Группа американских ученых создала синтетическую молекулу дезоксирибонуклеиновой кислоты, в которую включили четыре новых азотистых основания в дополнение к четырем уже существующим. «Хатимодзи»-ДНК (восьмибуквенная ДНК) способна формировать двойную спираль и транскрибироваться в молекулы РНК, то есть она потенциально может нести в себе генетическую информацию. Статья о проведенном исследовании опубликована в журнале Science.

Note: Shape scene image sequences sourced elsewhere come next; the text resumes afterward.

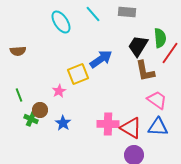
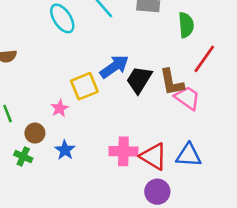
green semicircle: (160, 38) -> (186, 25), moved
black trapezoid: (138, 46) -> (139, 80), moved
pink trapezoid: (157, 100) -> (187, 98), moved
green cross: (31, 119) -> (23, 157), moved

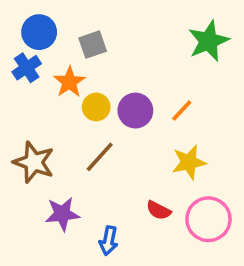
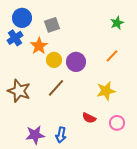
green star: (208, 41) -> (117, 23), size x0.6
orange line: (182, 111) -> (112, 56), moved
purple star: (62, 214) -> (35, 135), moved
pink circle: (208, 219) -> (117, 123), size x0.6

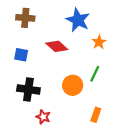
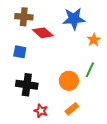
blue star: (78, 20) -> (74, 19), turned -30
red diamond: (57, 46) -> (43, 33), moved
orange rectangle: (96, 115) -> (72, 109), moved, turned 32

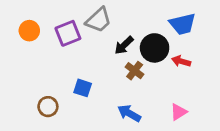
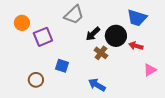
blue trapezoid: (183, 24) -> (137, 18), turned 30
purple square: (68, 33) -> (43, 37), moved
pink triangle: (179, 112) -> (150, 70), moved

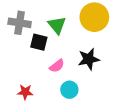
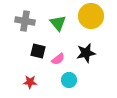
black square: (39, 42) -> (38, 51), moved

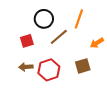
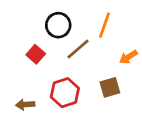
red square: (27, 41) -> (36, 54), turned -32
brown arrow: (26, 67) -> (25, 105), moved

Специалисты синтезировали нуклеотиды («строительные блоки» ДНК) P, B, Z и S, которые содержат азотистые основания, подобные пуринам и пиримидинам в обычной ДНК. Между пуринами и пиримидинами образуются водородные связи, необходимые для формирования пар оснований, из которых состоит двойная цепь ДНК. Таким образом, S (пиримидин) связывается с B (пурин), и P (триазин) связывается с Z (пиридин) по принципу комплементарности подобно тому, как в обычной четырехбуквенной ДНК аденин связывается с тимином, а цитозин с гуанином.
Подтверждено, что «хатимодзи»-ДНК удовлетворяет основным требованиям для обеспечения дарвиновской эволюции, в том числе обладает предсказуемой термодинамической стабильностью вне зависимости от последовательности нуклеотидов. Например, замена пары синтетических оснований на другую пару не приведет к утрате свойств кристалла, то есть в ДНК могут происходить мутации, которые не лишают восьмибуквенную дезоксирибонуклеиновую кислоту свойства нести в себе генетическую информацию и, в теории, передавать ее по наследству.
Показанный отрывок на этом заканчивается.